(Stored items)
===

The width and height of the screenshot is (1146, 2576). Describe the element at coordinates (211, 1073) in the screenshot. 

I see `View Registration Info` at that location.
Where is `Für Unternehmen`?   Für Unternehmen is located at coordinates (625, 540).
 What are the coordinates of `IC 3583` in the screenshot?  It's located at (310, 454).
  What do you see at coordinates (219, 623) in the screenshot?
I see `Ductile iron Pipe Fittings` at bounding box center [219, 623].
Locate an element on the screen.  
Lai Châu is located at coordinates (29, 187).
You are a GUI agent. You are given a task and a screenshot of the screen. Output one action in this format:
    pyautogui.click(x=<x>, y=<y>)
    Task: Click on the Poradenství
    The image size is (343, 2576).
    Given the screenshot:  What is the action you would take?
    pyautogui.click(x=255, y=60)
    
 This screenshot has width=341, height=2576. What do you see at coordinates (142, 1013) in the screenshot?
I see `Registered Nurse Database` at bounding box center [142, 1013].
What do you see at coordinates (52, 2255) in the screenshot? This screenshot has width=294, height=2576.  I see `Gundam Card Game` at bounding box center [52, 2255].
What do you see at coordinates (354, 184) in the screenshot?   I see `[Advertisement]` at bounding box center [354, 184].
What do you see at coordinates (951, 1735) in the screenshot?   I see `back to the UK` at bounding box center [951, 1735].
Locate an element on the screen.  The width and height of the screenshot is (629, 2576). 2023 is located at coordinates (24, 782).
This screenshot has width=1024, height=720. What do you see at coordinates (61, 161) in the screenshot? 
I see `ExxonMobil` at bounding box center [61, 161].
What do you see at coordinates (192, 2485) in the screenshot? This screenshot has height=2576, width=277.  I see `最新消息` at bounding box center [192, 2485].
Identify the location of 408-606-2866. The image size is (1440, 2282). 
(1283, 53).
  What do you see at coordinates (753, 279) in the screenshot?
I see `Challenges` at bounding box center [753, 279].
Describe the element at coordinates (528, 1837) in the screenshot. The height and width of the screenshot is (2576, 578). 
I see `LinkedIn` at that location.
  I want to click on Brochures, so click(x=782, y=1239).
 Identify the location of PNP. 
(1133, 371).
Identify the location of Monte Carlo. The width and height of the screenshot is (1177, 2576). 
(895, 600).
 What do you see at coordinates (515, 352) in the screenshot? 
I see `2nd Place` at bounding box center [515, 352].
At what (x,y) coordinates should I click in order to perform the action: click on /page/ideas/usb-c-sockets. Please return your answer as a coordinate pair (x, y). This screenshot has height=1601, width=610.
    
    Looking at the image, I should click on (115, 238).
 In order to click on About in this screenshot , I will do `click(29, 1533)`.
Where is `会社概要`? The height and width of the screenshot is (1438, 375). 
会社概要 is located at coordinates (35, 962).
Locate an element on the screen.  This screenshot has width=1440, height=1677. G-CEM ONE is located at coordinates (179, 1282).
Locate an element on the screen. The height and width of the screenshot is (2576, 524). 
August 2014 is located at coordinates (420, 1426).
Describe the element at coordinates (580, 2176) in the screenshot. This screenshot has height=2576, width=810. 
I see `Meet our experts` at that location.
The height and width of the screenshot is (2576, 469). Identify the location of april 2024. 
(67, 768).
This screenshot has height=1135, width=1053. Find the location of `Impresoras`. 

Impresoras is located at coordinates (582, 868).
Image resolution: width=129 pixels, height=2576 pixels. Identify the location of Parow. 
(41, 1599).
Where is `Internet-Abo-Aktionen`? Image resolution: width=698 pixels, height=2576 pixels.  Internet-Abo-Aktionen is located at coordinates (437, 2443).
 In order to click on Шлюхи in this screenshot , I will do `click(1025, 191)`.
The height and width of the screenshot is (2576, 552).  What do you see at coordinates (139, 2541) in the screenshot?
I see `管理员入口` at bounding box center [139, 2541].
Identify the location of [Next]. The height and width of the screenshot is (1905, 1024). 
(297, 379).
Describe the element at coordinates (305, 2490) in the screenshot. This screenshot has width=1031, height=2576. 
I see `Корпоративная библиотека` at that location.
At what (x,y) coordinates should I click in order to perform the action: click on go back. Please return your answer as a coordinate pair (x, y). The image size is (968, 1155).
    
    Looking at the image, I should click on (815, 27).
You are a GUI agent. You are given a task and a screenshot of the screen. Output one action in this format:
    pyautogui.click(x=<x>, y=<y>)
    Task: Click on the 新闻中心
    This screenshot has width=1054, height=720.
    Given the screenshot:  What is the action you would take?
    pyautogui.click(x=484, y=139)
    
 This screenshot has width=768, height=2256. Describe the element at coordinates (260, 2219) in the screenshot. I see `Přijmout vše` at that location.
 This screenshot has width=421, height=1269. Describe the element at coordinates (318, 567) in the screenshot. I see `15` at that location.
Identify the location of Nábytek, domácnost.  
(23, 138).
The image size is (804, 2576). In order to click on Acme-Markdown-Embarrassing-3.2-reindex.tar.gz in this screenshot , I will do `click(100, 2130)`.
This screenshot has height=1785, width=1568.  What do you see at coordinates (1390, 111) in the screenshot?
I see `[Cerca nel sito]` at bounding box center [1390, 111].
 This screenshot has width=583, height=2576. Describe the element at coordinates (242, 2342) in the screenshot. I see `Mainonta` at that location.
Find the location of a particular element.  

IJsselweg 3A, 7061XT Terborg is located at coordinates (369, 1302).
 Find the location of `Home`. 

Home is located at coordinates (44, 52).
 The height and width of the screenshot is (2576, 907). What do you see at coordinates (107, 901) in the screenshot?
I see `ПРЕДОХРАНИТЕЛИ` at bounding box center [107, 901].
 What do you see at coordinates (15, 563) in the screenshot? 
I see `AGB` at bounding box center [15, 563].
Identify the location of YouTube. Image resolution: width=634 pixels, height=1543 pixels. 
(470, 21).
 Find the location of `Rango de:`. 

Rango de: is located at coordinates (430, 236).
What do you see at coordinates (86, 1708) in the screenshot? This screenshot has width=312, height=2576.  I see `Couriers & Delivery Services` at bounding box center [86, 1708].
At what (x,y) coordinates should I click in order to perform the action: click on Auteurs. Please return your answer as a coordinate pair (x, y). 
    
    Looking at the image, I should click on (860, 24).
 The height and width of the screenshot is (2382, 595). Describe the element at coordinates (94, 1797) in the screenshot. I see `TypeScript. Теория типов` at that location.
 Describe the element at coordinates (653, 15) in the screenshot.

===

REQUIRED WORK - Each of the records above is to be copied exactly.

WRITTEN SOLUTION -
The width and height of the screenshot is (1146, 2576). Describe the element at coordinates (211, 1073) in the screenshot. 

I see `View Registration Info` at that location.
Where is `Für Unternehmen`?   Für Unternehmen is located at coordinates (625, 540).
 What are the coordinates of `IC 3583` in the screenshot?  It's located at (310, 454).
  What do you see at coordinates (219, 623) in the screenshot?
I see `Ductile iron Pipe Fittings` at bounding box center [219, 623].
Locate an element on the screen.  
Lai Châu is located at coordinates (29, 187).
You are a GUI agent. You are given a task and a screenshot of the screen. Output one action in this format:
    pyautogui.click(x=<x>, y=<y>)
    Task: Click on the Poradenství
    The image size is (343, 2576).
    Given the screenshot:  What is the action you would take?
    pyautogui.click(x=255, y=60)
    
 This screenshot has width=341, height=2576. What do you see at coordinates (142, 1013) in the screenshot?
I see `Registered Nurse Database` at bounding box center [142, 1013].
What do you see at coordinates (52, 2255) in the screenshot? This screenshot has width=294, height=2576.  I see `Gundam Card Game` at bounding box center [52, 2255].
What do you see at coordinates (354, 184) in the screenshot?   I see `[Advertisement]` at bounding box center [354, 184].
What do you see at coordinates (951, 1735) in the screenshot?   I see `back to the UK` at bounding box center [951, 1735].
Locate an element on the screen.  The width and height of the screenshot is (629, 2576). 2023 is located at coordinates (24, 782).
This screenshot has width=1024, height=720. What do you see at coordinates (61, 161) in the screenshot? 
I see `ExxonMobil` at bounding box center [61, 161].
What do you see at coordinates (192, 2485) in the screenshot? This screenshot has height=2576, width=277.  I see `最新消息` at bounding box center [192, 2485].
Identify the location of 408-606-2866. The image size is (1440, 2282). 
(1283, 53).
  What do you see at coordinates (753, 279) in the screenshot?
I see `Challenges` at bounding box center [753, 279].
Describe the element at coordinates (528, 1837) in the screenshot. The height and width of the screenshot is (2576, 578). 
I see `LinkedIn` at that location.
  I want to click on Brochures, so click(x=782, y=1239).
 Identify the location of PNP. 
(1133, 371).
Identify the location of Monte Carlo. The width and height of the screenshot is (1177, 2576). 
(895, 600).
 What do you see at coordinates (515, 352) in the screenshot? 
I see `2nd Place` at bounding box center [515, 352].
At what (x,y) coordinates should I click in order to perform the action: click on /page/ideas/usb-c-sockets. Please return your answer as a coordinate pair (x, y). This screenshot has height=1601, width=610.
    
    Looking at the image, I should click on (115, 238).
 In order to click on About in this screenshot , I will do `click(29, 1533)`.
Where is `会社概要`? The height and width of the screenshot is (1438, 375). 
会社概要 is located at coordinates (35, 962).
Locate an element on the screen.  This screenshot has width=1440, height=1677. G-CEM ONE is located at coordinates (179, 1282).
Locate an element on the screen. The height and width of the screenshot is (2576, 524). 
August 2014 is located at coordinates (420, 1426).
Describe the element at coordinates (580, 2176) in the screenshot. This screenshot has height=2576, width=810. 
I see `Meet our experts` at that location.
The height and width of the screenshot is (2576, 469). Identify the location of april 2024. 
(67, 768).
This screenshot has height=1135, width=1053. Find the location of `Impresoras`. 

Impresoras is located at coordinates (582, 868).
Image resolution: width=129 pixels, height=2576 pixels. Identify the location of Parow. 
(41, 1599).
Where is `Internet-Abo-Aktionen`? Image resolution: width=698 pixels, height=2576 pixels.  Internet-Abo-Aktionen is located at coordinates (437, 2443).
 In order to click on Шлюхи in this screenshot , I will do `click(1025, 191)`.
The height and width of the screenshot is (2576, 552).  What do you see at coordinates (139, 2541) in the screenshot?
I see `管理员入口` at bounding box center [139, 2541].
Identify the location of [Next]. The height and width of the screenshot is (1905, 1024). 
(297, 379).
Describe the element at coordinates (305, 2490) in the screenshot. This screenshot has width=1031, height=2576. 
I see `Корпоративная библиотека` at that location.
At what (x,y) coordinates should I click in order to perform the action: click on go back. Please return your answer as a coordinate pair (x, y). The image size is (968, 1155).
    
    Looking at the image, I should click on (815, 27).
You are a GUI agent. You are given a task and a screenshot of the screen. Output one action in this format:
    pyautogui.click(x=<x>, y=<y>)
    Task: Click on the 新闻中心
    This screenshot has width=1054, height=720.
    Given the screenshot:  What is the action you would take?
    pyautogui.click(x=484, y=139)
    
 This screenshot has width=768, height=2256. Describe the element at coordinates (260, 2219) in the screenshot. I see `Přijmout vše` at that location.
 This screenshot has width=421, height=1269. Describe the element at coordinates (318, 567) in the screenshot. I see `15` at that location.
Identify the location of Nábytek, domácnost.  
(23, 138).
The image size is (804, 2576). In order to click on Acme-Markdown-Embarrassing-3.2-reindex.tar.gz in this screenshot , I will do `click(100, 2130)`.
This screenshot has height=1785, width=1568.  What do you see at coordinates (1390, 111) in the screenshot?
I see `[Cerca nel sito]` at bounding box center [1390, 111].
 This screenshot has width=583, height=2576. Describe the element at coordinates (242, 2342) in the screenshot. I see `Mainonta` at that location.
Find the location of a particular element.  

IJsselweg 3A, 7061XT Terborg is located at coordinates (369, 1302).
 Find the location of `Home`. 

Home is located at coordinates (44, 52).
 The height and width of the screenshot is (2576, 907). What do you see at coordinates (107, 901) in the screenshot?
I see `ПРЕДОХРАНИТЕЛИ` at bounding box center [107, 901].
 What do you see at coordinates (15, 563) in the screenshot? 
I see `AGB` at bounding box center [15, 563].
Identify the location of YouTube. Image resolution: width=634 pixels, height=1543 pixels. 
(470, 21).
 Find the location of `Rango de:`. 

Rango de: is located at coordinates (430, 236).
What do you see at coordinates (86, 1708) in the screenshot? This screenshot has width=312, height=2576.  I see `Couriers & Delivery Services` at bounding box center [86, 1708].
At what (x,y) coordinates should I click in order to perform the action: click on Auteurs. Please return your answer as a coordinate pair (x, y). 
    
    Looking at the image, I should click on (860, 24).
 The height and width of the screenshot is (2382, 595). Describe the element at coordinates (94, 1797) in the screenshot. I see `TypeScript. Теория типов` at that location.
 Describe the element at coordinates (653, 15) in the screenshot.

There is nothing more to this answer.